Nor is the Lyeth case inapplicable by reason of the fact that*239 the contestant of the will in the present case was not an heir of the testatrix. The contestant, Gustrine Milner Jackson, was a beneficiary of the trust provided for in the earlier will of Gustrine Key Milner, and the rule of the Lyeth case applies where the will contestant has no standing as an heir, but has a standing as a beneficiary under a prior will. Dumont's Estate, supra (an estate tax case); Charlotte Keller, 41 B. T. A. 478 (an income tax case).
As in the Lyeth, Sage, Dumont, and Keller cases, so here the contestant, Gustrine Milner Jackson, and her sister, Mary Clare Milner Morse, had a claim to a portion of the estate of Gustrine Key Milner had the contest of the second will been successful. They received that portion through the compromise settlement because of their standing as legatees and devisees under a prior will, as was true in the Dumont and Keller cases. Under the settlement, their mother, the decedent herein, acquired nothing more than the right to the net income from an undivided one-half interest in the real estate during her life, or, in other words, a mere life estate, *240 and the remainder after such life estate was acquired by Gustrine Milner Jackson and Mary Clare Milner Morse and their lineal descendants.
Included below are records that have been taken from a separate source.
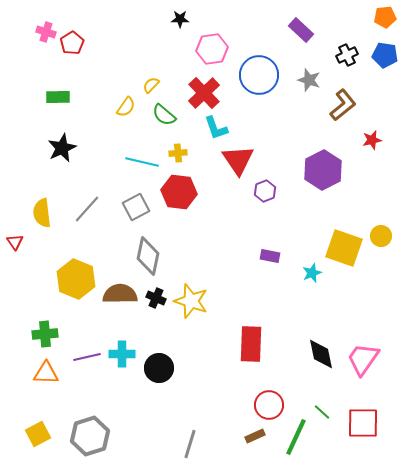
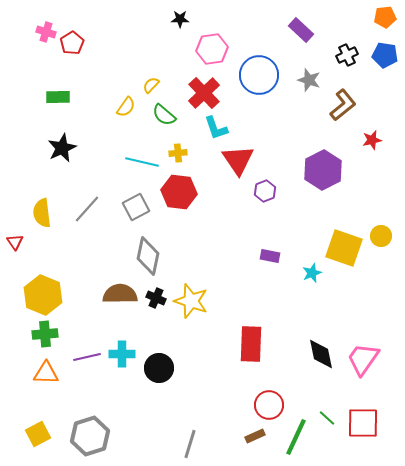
yellow hexagon at (76, 279): moved 33 px left, 16 px down
green line at (322, 412): moved 5 px right, 6 px down
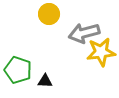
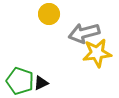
yellow star: moved 4 px left, 1 px down
green pentagon: moved 2 px right, 11 px down
black triangle: moved 4 px left, 2 px down; rotated 28 degrees counterclockwise
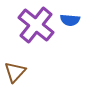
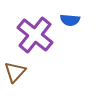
purple cross: moved 1 px left, 10 px down
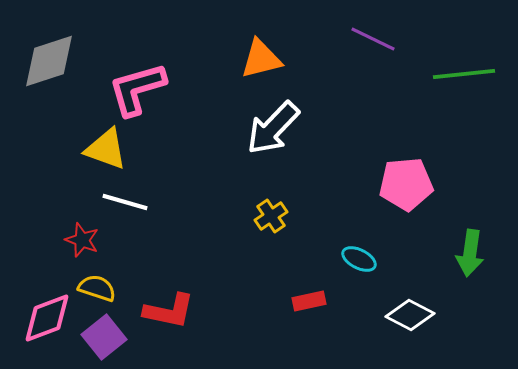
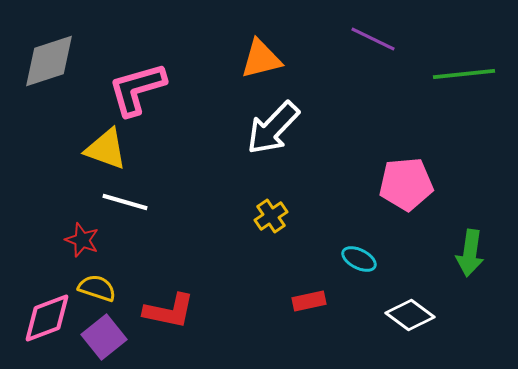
white diamond: rotated 9 degrees clockwise
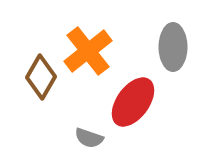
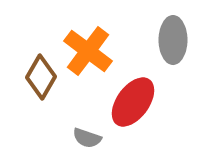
gray ellipse: moved 7 px up
orange cross: rotated 15 degrees counterclockwise
gray semicircle: moved 2 px left
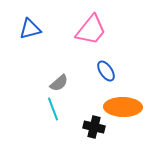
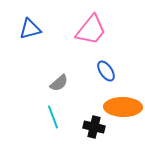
cyan line: moved 8 px down
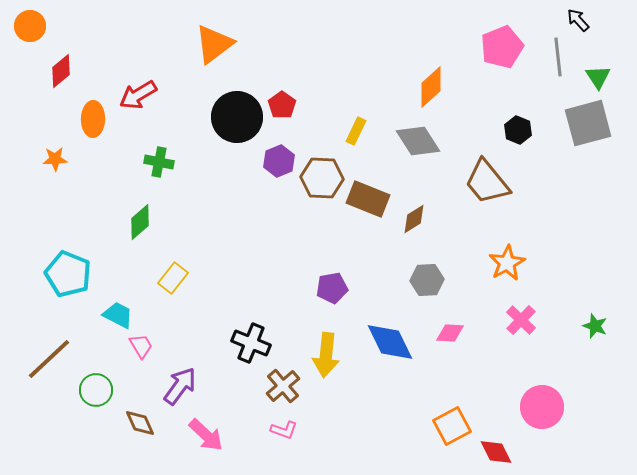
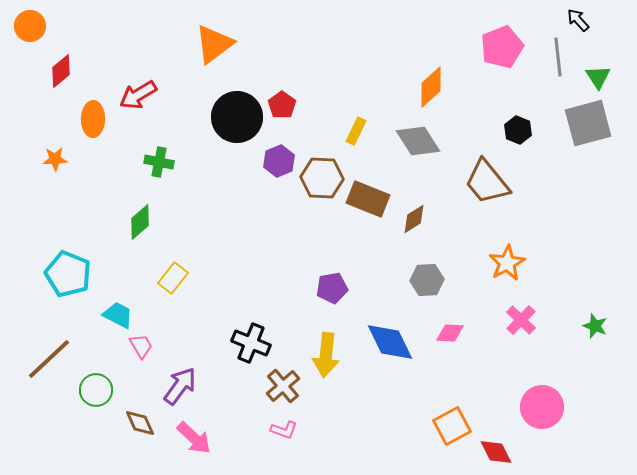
pink arrow at (206, 435): moved 12 px left, 3 px down
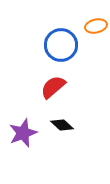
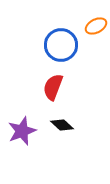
orange ellipse: rotated 15 degrees counterclockwise
red semicircle: rotated 28 degrees counterclockwise
purple star: moved 1 px left, 2 px up
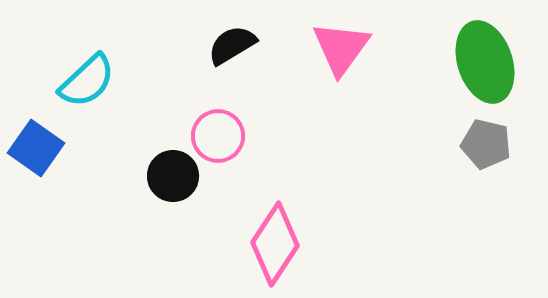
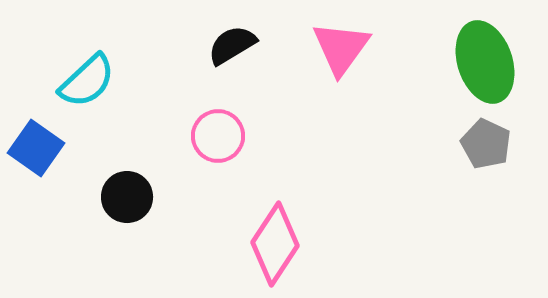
gray pentagon: rotated 12 degrees clockwise
black circle: moved 46 px left, 21 px down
If, as the foregoing cases hold, the latter two acquired such remainder interest from the estate of Gustrine Key Milner, we see no reason for holding that, within the meaning of section 811 (c), such remainder interest constituted "any interest" in property of the decedent, Mary Clare Milner, or any interest in property with respect to which she did or could make a transfer of the kind described in section 811 (c), supra. We think that the reasoning of the Lyeth and other cases referred to above is applicable here, and, upon the authority of those cases, we hold that the value of the property described in the trust instrument of April 13, 1929, is not includible in the gross estate of the decedent.
In view of our conclusion that the decedent did not make a transfer of any interest in property within the meaning of section 811 (c), it is unnecessary to consider the contentions of the respondent that the purported transfer of April 13, 1929, was made by the decedent in contemplation of death, or that it constituted a transfer to take effect*241 in possession or enjoyment at or after her death.
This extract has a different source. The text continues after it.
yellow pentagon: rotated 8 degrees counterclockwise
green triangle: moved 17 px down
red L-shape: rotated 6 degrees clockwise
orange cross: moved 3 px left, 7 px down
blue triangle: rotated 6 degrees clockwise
Decision will be entered under Rule 50
Footnotes
1. SEC. 811. GROSS ESTATE.
The value of the gross estate of the decedent shall be determined by including the value at the time of his death of all property, real or personal * * *.
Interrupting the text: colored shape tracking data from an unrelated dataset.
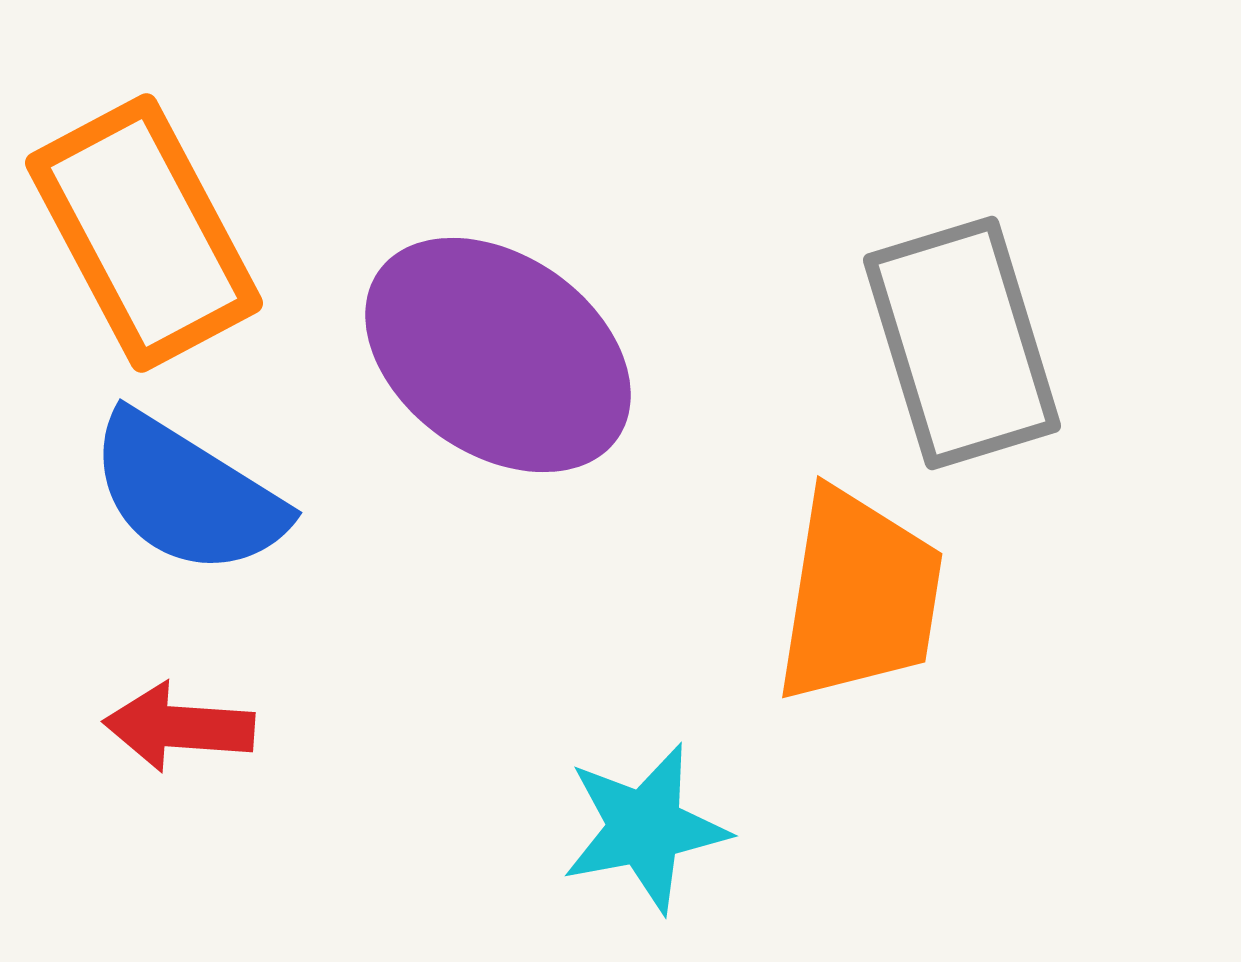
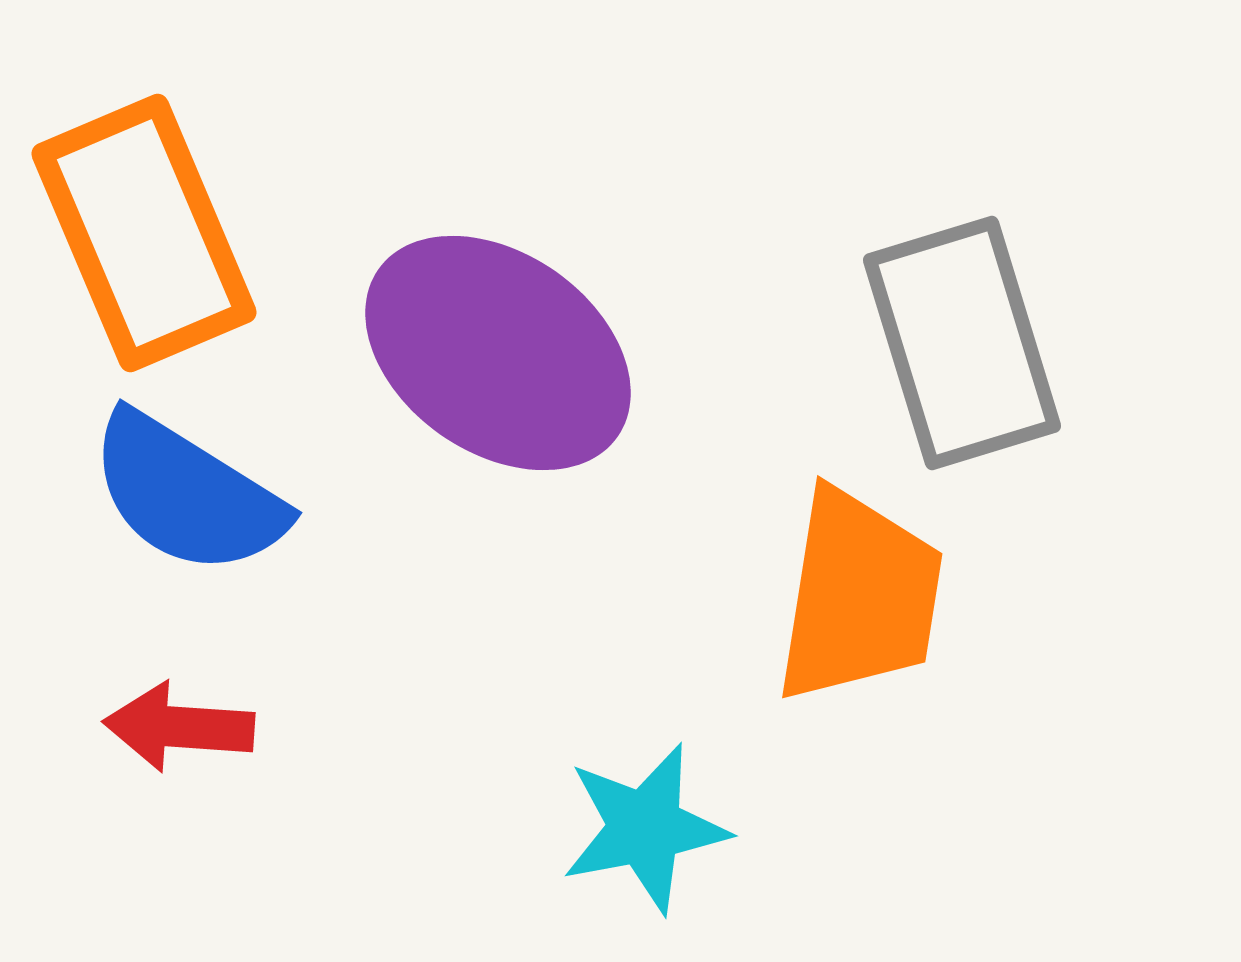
orange rectangle: rotated 5 degrees clockwise
purple ellipse: moved 2 px up
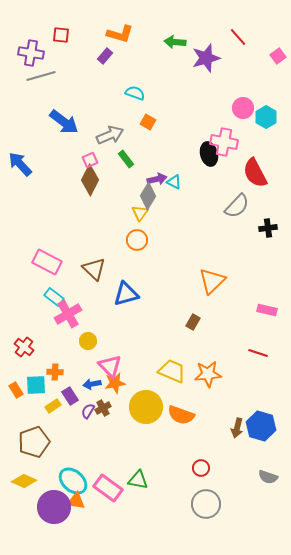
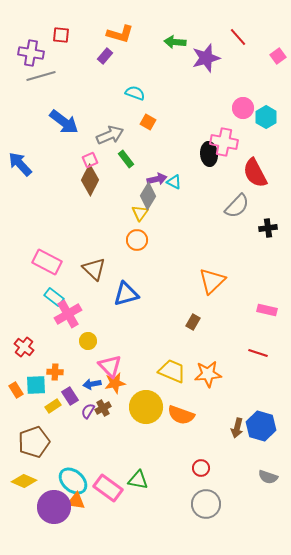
black ellipse at (209, 154): rotated 10 degrees clockwise
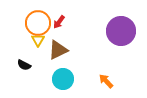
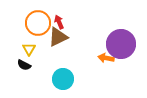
red arrow: rotated 120 degrees clockwise
purple circle: moved 13 px down
yellow triangle: moved 9 px left, 9 px down
brown triangle: moved 13 px up
orange arrow: moved 23 px up; rotated 35 degrees counterclockwise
(c) Transfers in Contemplation of, or Taking Effect at Death. -- To the extent of any interest therein of which the decedent has at any time made a transfer, by trust or otherwise, in contemplation of or intended to take effect in possession or enjoyment at or after his death * * *; except in case of a bona fide sale for an adequate and full consideration in money or money's worth. * * *↩
2. In passing it may be noted that the transfer here under consideration is not affected by the Joint Resolution of March 3, 1931, amending the counterpart of section 811 (c) in the earlier revenue acts so as to include within the gross estate transfers under which the transferor has retained for his life or any period not ending before his death the possession or enjoyment of, or the income from, the property, since it was made prior to the effective date of such amendment. Hassett v. Welch, 303 U.S. 303">303 U.S. 303; Hugh M. Beugler Trust, 2 T. C. 1052; affd., 147 Fed. (2d) 946↩.